CCNC, a not-for-profit quasi-governmental organization, returns savings to the state and has been lauded nationally for its innovation.
“Now we’re gonna throw that out and do something entirely different,” Dennis said. “But I think that ship has sailed, politically.”
“Under this reform proposal, I’m not sure we can keep doing the things we do,” said Dave Tayloe, a pediatrician who runs Goldsboro Pediatrics, a practice with some 20,000 patients.
He described how his patients in seven counties would fall into three of the six care regions created under the reform plan, meaning the practice could potentially have 13 or 15 different Medicaid payers.
“Currently, we have one payer, one group of care coordinators,” he said. “The current system really works.”
During the comment period, Ogle got up to point out that HIV providers like her, who are reimbursed under federal Ryan White CARE Act funding, have not been included in the current plan.
But her bigger concern was for patients’ access to specialized care.
“You’re going to see them cutting services, or they’re cutting reimbursement,” said Ogle. “That’s the only way this model works.”

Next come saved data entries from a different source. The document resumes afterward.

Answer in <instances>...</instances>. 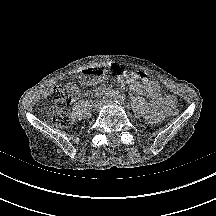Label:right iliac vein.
I'll return each instance as SVG.
<instances>
[{"mask_svg":"<svg viewBox=\"0 0 216 216\" xmlns=\"http://www.w3.org/2000/svg\"><path fill=\"white\" fill-rule=\"evenodd\" d=\"M104 104V100L100 99L94 104V110H99Z\"/></svg>","mask_w":216,"mask_h":216,"instance_id":"obj_1","label":"right iliac vein"}]
</instances>
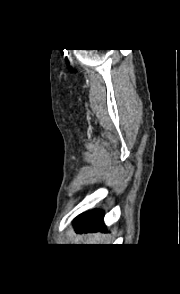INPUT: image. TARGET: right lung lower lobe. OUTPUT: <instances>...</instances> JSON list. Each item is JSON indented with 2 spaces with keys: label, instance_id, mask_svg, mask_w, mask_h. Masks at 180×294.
<instances>
[{
  "label": "right lung lower lobe",
  "instance_id": "obj_1",
  "mask_svg": "<svg viewBox=\"0 0 180 294\" xmlns=\"http://www.w3.org/2000/svg\"><path fill=\"white\" fill-rule=\"evenodd\" d=\"M74 226L78 232L103 230L105 229L103 212L95 210L82 214L74 221Z\"/></svg>",
  "mask_w": 180,
  "mask_h": 294
}]
</instances>
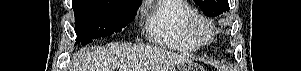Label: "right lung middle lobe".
I'll return each instance as SVG.
<instances>
[{
	"label": "right lung middle lobe",
	"instance_id": "1",
	"mask_svg": "<svg viewBox=\"0 0 301 71\" xmlns=\"http://www.w3.org/2000/svg\"><path fill=\"white\" fill-rule=\"evenodd\" d=\"M142 0H73L77 43L119 32L135 17Z\"/></svg>",
	"mask_w": 301,
	"mask_h": 71
}]
</instances>
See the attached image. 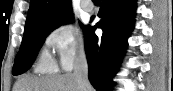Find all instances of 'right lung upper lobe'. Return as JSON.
Wrapping results in <instances>:
<instances>
[{
    "mask_svg": "<svg viewBox=\"0 0 173 91\" xmlns=\"http://www.w3.org/2000/svg\"><path fill=\"white\" fill-rule=\"evenodd\" d=\"M69 0H31L25 31L44 25H53L72 16Z\"/></svg>",
    "mask_w": 173,
    "mask_h": 91,
    "instance_id": "obj_1",
    "label": "right lung upper lobe"
}]
</instances>
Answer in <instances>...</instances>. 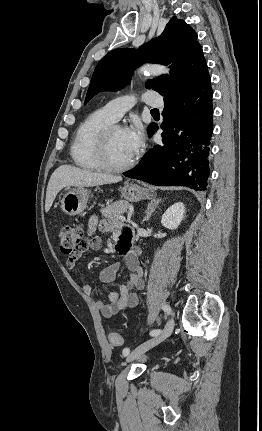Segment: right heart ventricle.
Returning a JSON list of instances; mask_svg holds the SVG:
<instances>
[{
    "mask_svg": "<svg viewBox=\"0 0 262 431\" xmlns=\"http://www.w3.org/2000/svg\"><path fill=\"white\" fill-rule=\"evenodd\" d=\"M115 121L102 108L87 116L77 128L70 155L74 163L85 170H101L97 158V146L102 130Z\"/></svg>",
    "mask_w": 262,
    "mask_h": 431,
    "instance_id": "e07e8e85",
    "label": "right heart ventricle"
}]
</instances>
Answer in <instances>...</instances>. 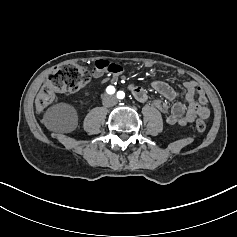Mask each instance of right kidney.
I'll return each mask as SVG.
<instances>
[{
  "instance_id": "1",
  "label": "right kidney",
  "mask_w": 237,
  "mask_h": 237,
  "mask_svg": "<svg viewBox=\"0 0 237 237\" xmlns=\"http://www.w3.org/2000/svg\"><path fill=\"white\" fill-rule=\"evenodd\" d=\"M91 94H92L91 90H86V91L84 92V94H83V97H84V98H88V97L91 96Z\"/></svg>"
}]
</instances>
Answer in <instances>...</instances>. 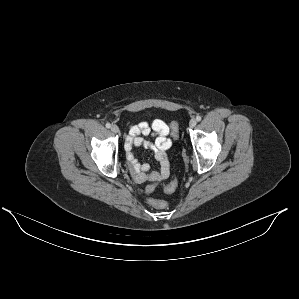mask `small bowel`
Instances as JSON below:
<instances>
[{"instance_id":"small-bowel-1","label":"small bowel","mask_w":299,"mask_h":299,"mask_svg":"<svg viewBox=\"0 0 299 299\" xmlns=\"http://www.w3.org/2000/svg\"><path fill=\"white\" fill-rule=\"evenodd\" d=\"M169 126L160 119L151 123L141 122L131 126L125 143L126 156L129 168L137 183H146V191L153 192L155 187L169 177L170 163L166 151L171 146ZM155 136L153 141L144 139L143 136ZM151 148L159 164L158 169L150 171L149 164H141L135 157L134 148Z\"/></svg>"}]
</instances>
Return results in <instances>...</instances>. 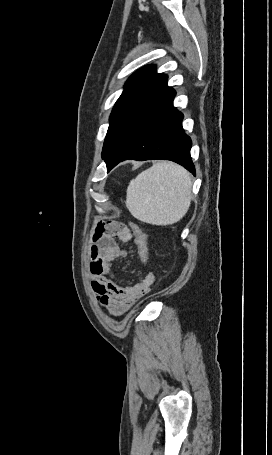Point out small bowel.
I'll list each match as a JSON object with an SVG mask.
<instances>
[{"mask_svg": "<svg viewBox=\"0 0 272 455\" xmlns=\"http://www.w3.org/2000/svg\"><path fill=\"white\" fill-rule=\"evenodd\" d=\"M131 238L129 229L119 223H99L94 231L90 253L92 285L98 301L112 316L127 312L150 291L156 279L155 274L149 272L141 281L128 286L113 280L112 264L125 254L115 239L129 242Z\"/></svg>", "mask_w": 272, "mask_h": 455, "instance_id": "obj_1", "label": "small bowel"}]
</instances>
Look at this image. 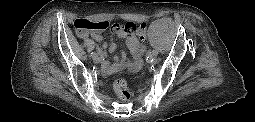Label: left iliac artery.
Returning <instances> with one entry per match:
<instances>
[{
    "mask_svg": "<svg viewBox=\"0 0 255 122\" xmlns=\"http://www.w3.org/2000/svg\"><path fill=\"white\" fill-rule=\"evenodd\" d=\"M152 54L157 56L158 55V51L157 50H152Z\"/></svg>",
    "mask_w": 255,
    "mask_h": 122,
    "instance_id": "left-iliac-artery-1",
    "label": "left iliac artery"
}]
</instances>
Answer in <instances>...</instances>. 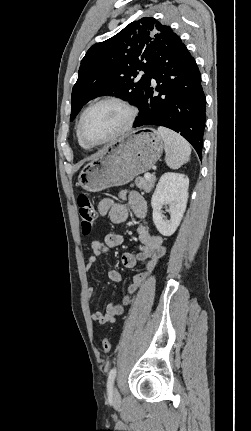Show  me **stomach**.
Listing matches in <instances>:
<instances>
[{
	"mask_svg": "<svg viewBox=\"0 0 251 431\" xmlns=\"http://www.w3.org/2000/svg\"><path fill=\"white\" fill-rule=\"evenodd\" d=\"M163 148L164 142L154 129L132 131L86 164L78 175V183L89 192L125 185L150 170Z\"/></svg>",
	"mask_w": 251,
	"mask_h": 431,
	"instance_id": "1",
	"label": "stomach"
}]
</instances>
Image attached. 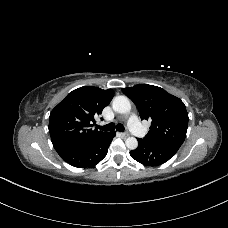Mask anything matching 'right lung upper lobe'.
<instances>
[{"instance_id": "cb5924a9", "label": "right lung upper lobe", "mask_w": 228, "mask_h": 228, "mask_svg": "<svg viewBox=\"0 0 228 228\" xmlns=\"http://www.w3.org/2000/svg\"><path fill=\"white\" fill-rule=\"evenodd\" d=\"M112 89L84 86L70 92L52 111L49 132L56 151L94 141L105 132L92 129L95 117L112 100Z\"/></svg>"}]
</instances>
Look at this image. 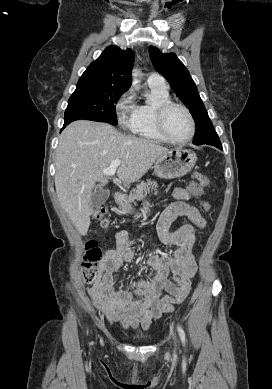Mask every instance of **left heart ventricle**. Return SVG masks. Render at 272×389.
I'll use <instances>...</instances> for the list:
<instances>
[{
	"label": "left heart ventricle",
	"mask_w": 272,
	"mask_h": 389,
	"mask_svg": "<svg viewBox=\"0 0 272 389\" xmlns=\"http://www.w3.org/2000/svg\"><path fill=\"white\" fill-rule=\"evenodd\" d=\"M165 127L169 135L175 139H184L191 131L186 113L178 107H173L167 112Z\"/></svg>",
	"instance_id": "b2bd125f"
}]
</instances>
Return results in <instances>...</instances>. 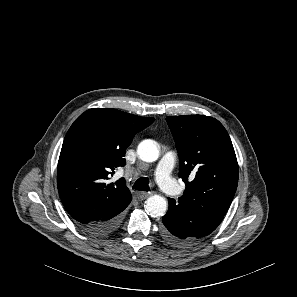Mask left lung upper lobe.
Returning <instances> with one entry per match:
<instances>
[{
	"label": "left lung upper lobe",
	"instance_id": "1",
	"mask_svg": "<svg viewBox=\"0 0 297 297\" xmlns=\"http://www.w3.org/2000/svg\"><path fill=\"white\" fill-rule=\"evenodd\" d=\"M166 120L181 160L179 176L186 183L178 203L185 206L189 235L199 240L217 228L233 200L238 184L235 151L226 129L212 117Z\"/></svg>",
	"mask_w": 297,
	"mask_h": 297
}]
</instances>
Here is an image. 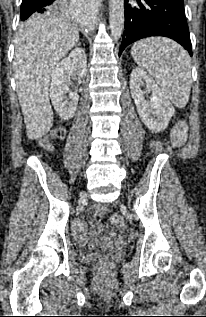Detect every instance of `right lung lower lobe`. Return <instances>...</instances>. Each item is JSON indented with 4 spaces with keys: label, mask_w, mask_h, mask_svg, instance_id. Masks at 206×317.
<instances>
[{
    "label": "right lung lower lobe",
    "mask_w": 206,
    "mask_h": 317,
    "mask_svg": "<svg viewBox=\"0 0 206 317\" xmlns=\"http://www.w3.org/2000/svg\"><path fill=\"white\" fill-rule=\"evenodd\" d=\"M57 2L58 0H29V3H31V5L38 8L36 13H43L45 11H48Z\"/></svg>",
    "instance_id": "right-lung-lower-lobe-1"
}]
</instances>
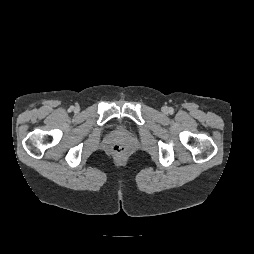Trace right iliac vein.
Returning a JSON list of instances; mask_svg holds the SVG:
<instances>
[{"instance_id": "1", "label": "right iliac vein", "mask_w": 254, "mask_h": 254, "mask_svg": "<svg viewBox=\"0 0 254 254\" xmlns=\"http://www.w3.org/2000/svg\"><path fill=\"white\" fill-rule=\"evenodd\" d=\"M75 111H79V107H75Z\"/></svg>"}]
</instances>
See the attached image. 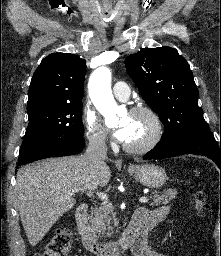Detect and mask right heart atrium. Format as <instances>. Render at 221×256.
Listing matches in <instances>:
<instances>
[{
    "instance_id": "right-heart-atrium-1",
    "label": "right heart atrium",
    "mask_w": 221,
    "mask_h": 256,
    "mask_svg": "<svg viewBox=\"0 0 221 256\" xmlns=\"http://www.w3.org/2000/svg\"><path fill=\"white\" fill-rule=\"evenodd\" d=\"M83 123L90 144L96 147L105 146L107 143L106 131L101 126L96 113L92 109H85Z\"/></svg>"
}]
</instances>
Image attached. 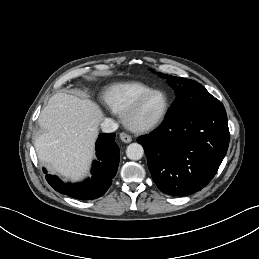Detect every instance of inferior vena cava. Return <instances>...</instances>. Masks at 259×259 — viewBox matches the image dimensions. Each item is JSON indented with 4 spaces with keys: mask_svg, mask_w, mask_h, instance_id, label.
Returning a JSON list of instances; mask_svg holds the SVG:
<instances>
[{
    "mask_svg": "<svg viewBox=\"0 0 259 259\" xmlns=\"http://www.w3.org/2000/svg\"><path fill=\"white\" fill-rule=\"evenodd\" d=\"M100 127L103 132L111 133L118 129V124L110 118H105L101 122Z\"/></svg>",
    "mask_w": 259,
    "mask_h": 259,
    "instance_id": "602c4592",
    "label": "inferior vena cava"
}]
</instances>
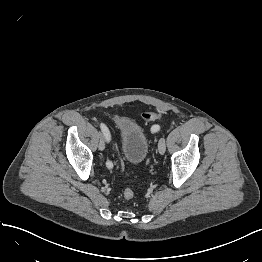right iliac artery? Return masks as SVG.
Masks as SVG:
<instances>
[{
	"mask_svg": "<svg viewBox=\"0 0 262 262\" xmlns=\"http://www.w3.org/2000/svg\"><path fill=\"white\" fill-rule=\"evenodd\" d=\"M100 128H101L106 140L109 141L110 140V132H109L108 128L102 123L100 124ZM106 164H107V167H109V168L113 167V164L110 161H107Z\"/></svg>",
	"mask_w": 262,
	"mask_h": 262,
	"instance_id": "right-iliac-artery-1",
	"label": "right iliac artery"
}]
</instances>
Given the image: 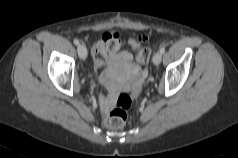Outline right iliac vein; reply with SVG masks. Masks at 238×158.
Masks as SVG:
<instances>
[{"label": "right iliac vein", "mask_w": 238, "mask_h": 158, "mask_svg": "<svg viewBox=\"0 0 238 158\" xmlns=\"http://www.w3.org/2000/svg\"><path fill=\"white\" fill-rule=\"evenodd\" d=\"M77 51H78V55L81 59L84 60L87 58L88 52H87V48L85 45H83V44L78 45Z\"/></svg>", "instance_id": "right-iliac-vein-1"}]
</instances>
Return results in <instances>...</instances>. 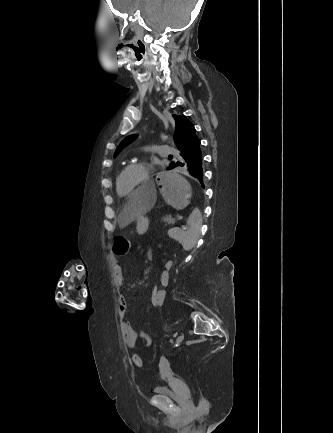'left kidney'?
Listing matches in <instances>:
<instances>
[{
	"label": "left kidney",
	"instance_id": "left-kidney-1",
	"mask_svg": "<svg viewBox=\"0 0 333 433\" xmlns=\"http://www.w3.org/2000/svg\"><path fill=\"white\" fill-rule=\"evenodd\" d=\"M174 229H175V228L170 229V230L168 231V233L174 231Z\"/></svg>",
	"mask_w": 333,
	"mask_h": 433
}]
</instances>
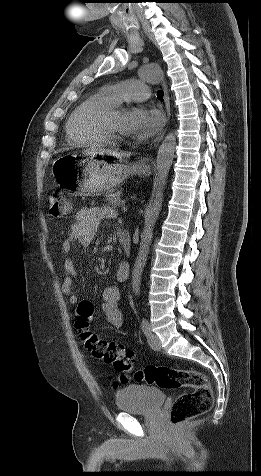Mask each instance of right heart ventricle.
Returning a JSON list of instances; mask_svg holds the SVG:
<instances>
[{
	"label": "right heart ventricle",
	"instance_id": "obj_1",
	"mask_svg": "<svg viewBox=\"0 0 261 476\" xmlns=\"http://www.w3.org/2000/svg\"><path fill=\"white\" fill-rule=\"evenodd\" d=\"M118 103L105 90L98 91L76 106L70 113L65 130L68 141L74 146L105 144L109 138L96 130L93 117L101 110Z\"/></svg>",
	"mask_w": 261,
	"mask_h": 476
}]
</instances>
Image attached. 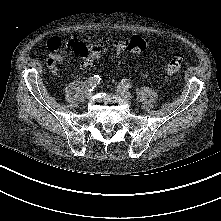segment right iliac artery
I'll use <instances>...</instances> for the list:
<instances>
[{
	"mask_svg": "<svg viewBox=\"0 0 221 221\" xmlns=\"http://www.w3.org/2000/svg\"><path fill=\"white\" fill-rule=\"evenodd\" d=\"M101 81L99 75H94L85 81V87L87 90L92 91Z\"/></svg>",
	"mask_w": 221,
	"mask_h": 221,
	"instance_id": "obj_1",
	"label": "right iliac artery"
}]
</instances>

“I was in Michigan when they did this,” she said. “What’s going to happen is physicians are going to cap the number of patients they see. They’ll say, ‘I’m not going to have more than, say, 10 percent of my practice as Medicaid. After that, you have to find someone else.’”
Ogle said that about a quarter of her patients are on Medicaid.
Tayloe expressed frustration at the profit that will come out of the system and flow into the coffers of private managed care companies.
“Right now, we’re getting paid 77 percent of Medicare [rates] for our most common office visit. Then they take another 6 percent.… You just have to do the math,” he said. “Our fees have been pretty much frozen since 2004.”
Tayloe said that once the new system rolls out, his practice would probably simply tell patients to enroll in one specific managed care plan.
“If [patients] can’t figure it out, they’re out of luck,” he said.